# squirrelmail/postfix issue



## artcurmudgeon (Jan 14, 2010)

Luckily its not broken....

I work as a sysadmin for a school district and all of our backbone services(web/mail/dns/mysql/moodlw) are all run on freebsd.

Here is my problem, we just got a new superintendent and she would like all the email addresses in the district in her addressbook. I need to find a way to export this from postfix as a csv file so I can reimport it into squirrelmail. I have looked at postfixadmin and while it shows email address and unsername it doesnt have a function for an export.

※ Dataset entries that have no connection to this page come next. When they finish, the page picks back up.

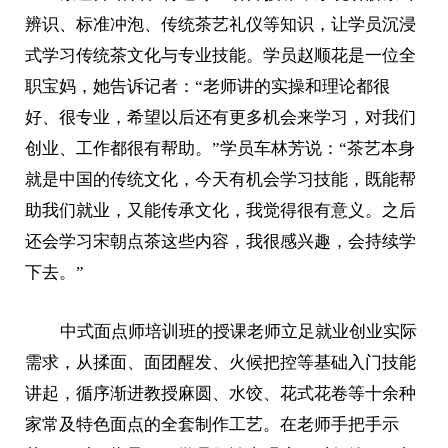
辨识、标准冲泡、传统茶艺礼仪等知识，让学员沉浸
式学习传统茶文化与专业技能。学员赵顺花是一位全
职宝妈，她告诉记者：“老师讲的实操和理论都很
好、很专业，希望以后还有更多机会来学习，对我们
创业、工作都很有帮助。”学员车林芳说：“茶艺本身
就是中国的传统文化，今天有机会学习技能，既能帮
助我们就业，又能传承文化，我觉得很有意义。之后
还会学习宋朝点茶这些内容，我很感兴趣，会持续学
下去。”
中式面点师培训班的授课老师立足就业创业实际
需求，从揉面、面团醒发、火候把控等基础入门技能
讲起，循序渐进教授麻圆、水饺、花式花卷等十余种
家常及特色面点的全套制作工艺。在老师手把手示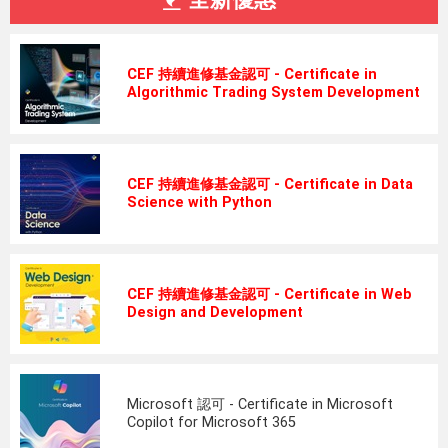
CEF 持續進修基金認可 - Certificate in
Algorithmic Trading System Development
CEF 持續進修基金認可 - Certificate in Data
Science with Python
CEF 持續進修基金認可 - Certificate in Web
Design and Development
Microsoft 認可 - Certificate in Microsoft
Copilot for Microsoft 365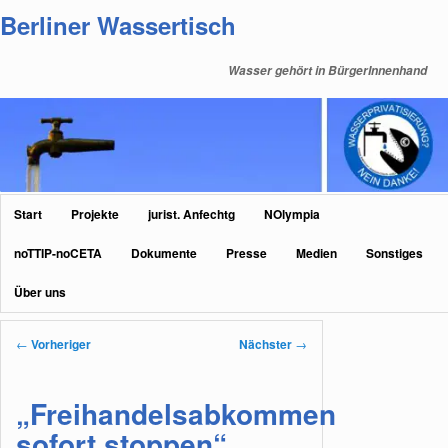
Zum
Berliner Wassertisch
primären
Inhalt
Wasser gehört in BürgerInnenhand
springen
Hauptmenü
Start
Projekte
jurist. Anfechtg
NOlympia
noTTIP-noCETA
Dokumente
Presse
Medien
Sonstiges
Über uns
Beitragsnavigation
←
Vorheriger
Nächster
→
„Freihandelsabkommen
sofort stoppen“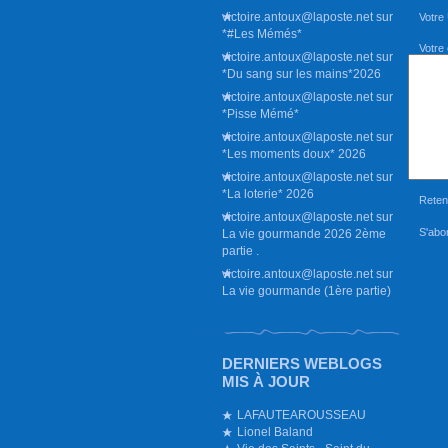
victoire.antoux@laposte.net
sur
Votre
*#Les Mémés*
Votre
victoire.antoux@laposte.net
sur
*Du sang sur les mains*2026
victoire.antoux@laposte.net
sur
*Pisse Mémé*
victoire.antoux@laposte.net
sur
*Les moments doux* 2026
victoire.antoux@laposte.net
sur
*La loterie* 2026
Reten
victoire.antoux@laposte.net
sur
S'abon
La vie gourmande 2026 2ème
partie .
victoire.antoux@laposte.net
sur
La vie gourmande (1ère partie)
DERNIERS WEBLOGS
MIS À JOUR
LAFAUTEAROUSSEAU
Lionel Baland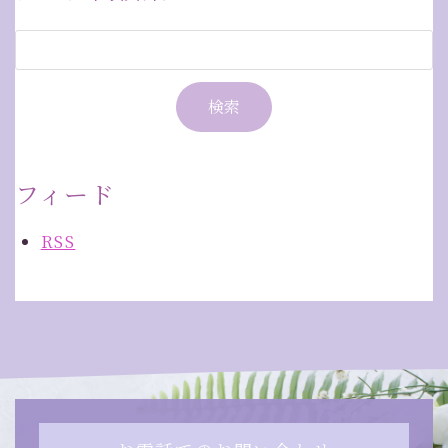
フィード
RSS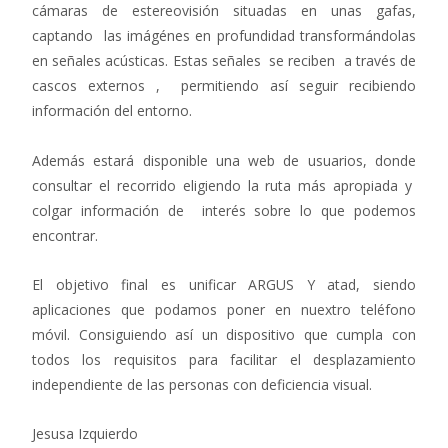
cámaras de estereovisión situadas en unas gafas,
captando las imágénes en profundidad transformándolas
en señales acústicas. Estas señales se reciben a través de
cascos externos , permitiendo así seguir recibiendo
información del entorno.
Además estará disponible una web de usuarios, donde
consultar el recorrido eligiendo la ruta más apropiada y
colgar información de interés sobre lo que podemos
encontrar.
El objetivo final es unificar ARGUS Y atad, siendo
aplicaciones que podamos poner en nuextro teléfono
móvil. Consiguiendo así un dispositivo que cumpla con
todos los requisitos para facilitar el desplazamiento
independiente de las personas con deficiencia visual.
Jesusa Izquierdo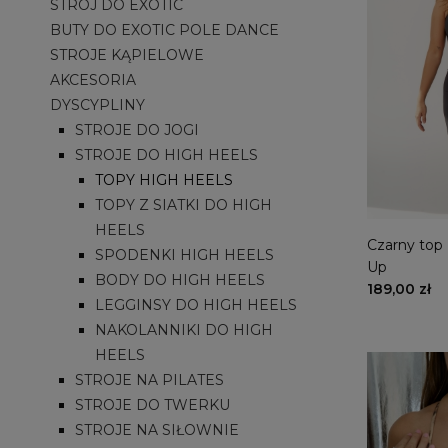
STRÓJ DO EXOTIC
BUTY DO EXOTIC POLE DANCE
STROJE KĄPIELOWE
AKCESORIA
DYSCYPLINY
STROJE DO JOGI
STROJE DO HIGH HEELS
TOPY HIGH HEELS
TOPY Z SIATKI DO HIGH
HEELS
Czarny top
SPODENKI HIGH HEELS
Up
BODY DO HIGH HEELS
189,00 zł
LEGGINSY DO HIGH HEELS
NAKOLANNIKI DO HIGH
HEELS
STROJE NA PILATES
STROJE DO TWERKU
STROJE NA SIŁOWNIE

I also tried to get a member list from mailman but even after editing the file I still get errors...

Any Thoughts?

thanks


----------



## dennylin93 (Jan 14, 2010)

What backend are you using for the accounts?


----------



## artcurmudgeon (Jan 14, 2010)

this server was set up with mysql/postfix/procmail/imap/squirrelmail..


----------



## Ruler2112 (Jan 14, 2010)

I don't know if it'll give you the format that you're looking for, but webmin has a feature to export user information.


----------



## crsd (Jan 14, 2010)

Try using [cmd=""]mysql -u postfix -p postfix -Bs -e 'SELECT name,username FROM mailbox;' | tr '\t' ',' > addr.csv[/cmd]


----------



## dennylin93 (Jan 15, 2010)

Do an SQL query to get a dump of all the addresses (something similar to crsd's query).


----------